Estou sentada atrás do senhor Presidente. O senhor Presidente continua a discursar. O Presidente que não tenho a honra de apresentar e no entanto apresento. O Presidente que não posso aplaudir e no entanto deve receber o meu aplauso. O Presidente que não subscrevo o que diz ou faz e no entanto me obriga a subscrever porque ocupo o lugar de presidenta da Câmara dos Representantes.
Um Presidente que nos encosta a todos à parede imóveis, para depois nos perguntar porque não avançamos com ele.
Respiro fundo. Viro mais uma página do seu discurso com a mesma mão direita que lhe estendi e que recusou apertar.
O senhor Presidente acaba de confirmar com entusiasmo que a nossa economia nunca cresceu tanto. Que o nosso departamento militar nunca foi tão poderoso. Que as nossas fronteiras nunca foram tão seguras. Que nunca as nossas famílias cresceram tanto como agora. Que nunca sentiu o país tão forte, tão rico.
O senhor Presidente informa que se não fosse ele a inverter o percurso catastrófico imposto pelas medidas económicas da administração anterior, o nosso país não prosperaria como prospera agora. Se não fosse ele, estaríamos na mão de perigosos socialistas.
O senhor Presidente deseja acabar com o Acordo Económico Americano de Comércio Livre (NAFTA) com o Canadá e o México. O acordo é intolerável e injusto e foi mesmo a única razão de força que o levou a candidatar-se à presidência deste país.
O senhor Presidente acaba de dizer que cumpre todas as suas promessas, que assina todas as propostas, e que apesar de todos os esforços de tantos e tão perigosos inimigos, a Nação é hoje a maior produtora de petróleo, a maior produtora de gás natural, a maior produtora de carne de vaca, a líder na produção de alimentos transgénicos, a mais temida força militar do mundo.
O senhor Presidente também nos relembrou que antes de ser Presidente de uma nação, foi apresentador de reality shows. O senhor Presidente sabe que o entretenimento chega mais longe que o protocolo, e a lágrima toca mais fundo do que a palavra.

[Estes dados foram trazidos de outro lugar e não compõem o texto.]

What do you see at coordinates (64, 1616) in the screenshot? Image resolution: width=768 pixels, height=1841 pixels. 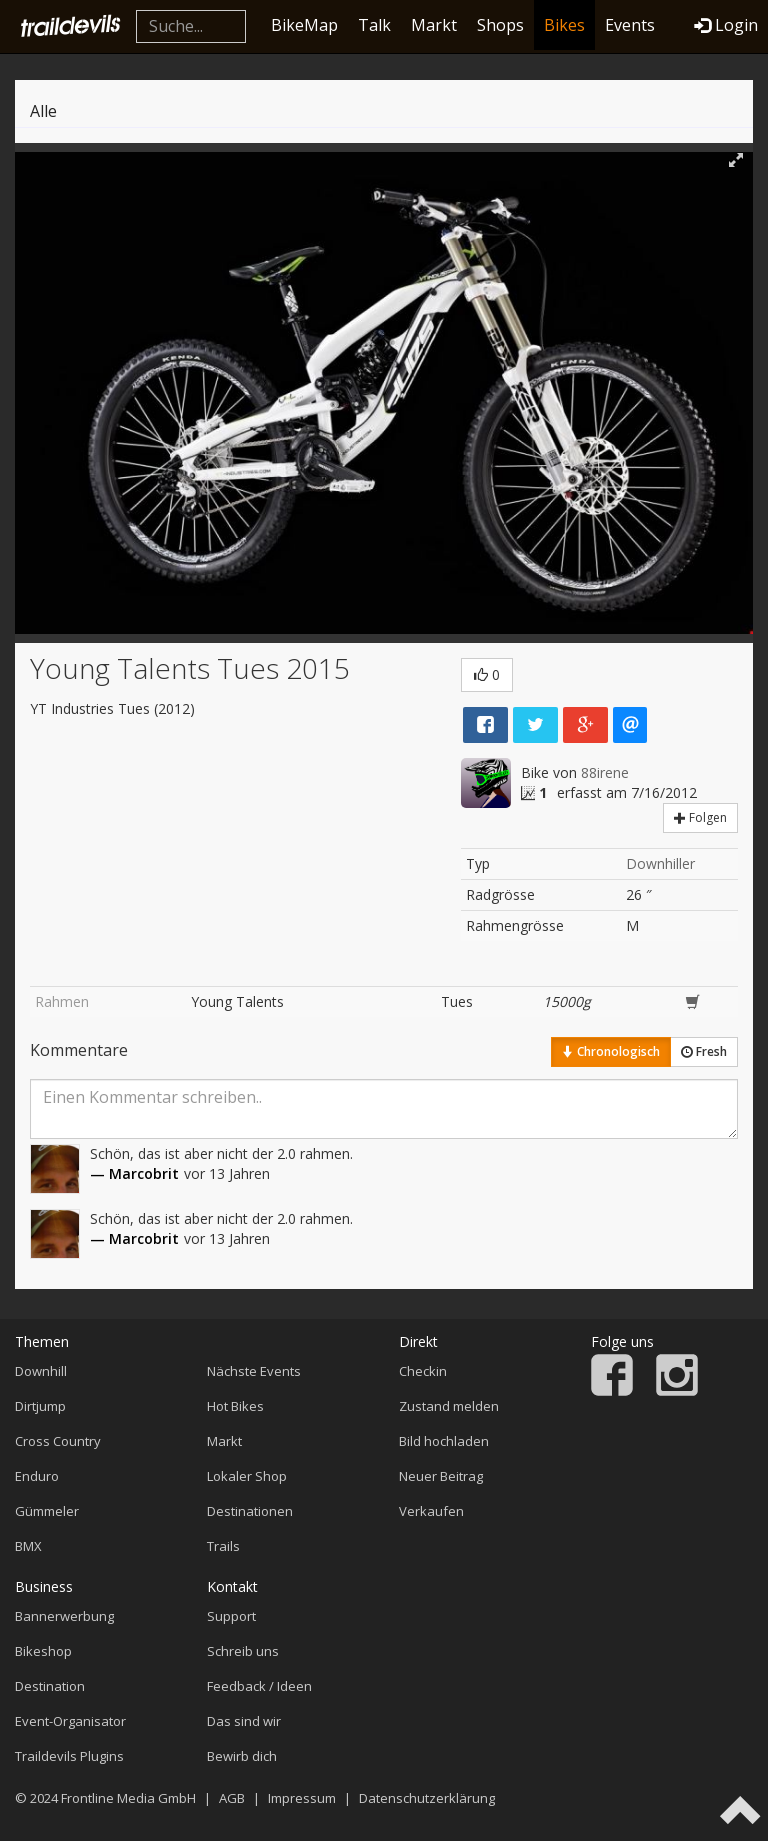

O senhor Presidente apresentou vários convidados surpresa. Um líder de uma oposição que sabe, reunirá o acordo de todos na sala. Um polémico radialista conservador que anunciou recentemente ter um cancro terminal e que o senhor Presidente decidiu condecorar. Uma mãe e uma filha a quem ofereceu uma bolsa de estudos para que possam agora escolher que escola privada frequentar.
O senhor Presidente trouxe até à sala deste Congresso um marido que estava destacado numa zona de Guerra e que agora pode abraçar em direto a sua mulher e as suas duas filhas, que, surpresas, choram de felicidade.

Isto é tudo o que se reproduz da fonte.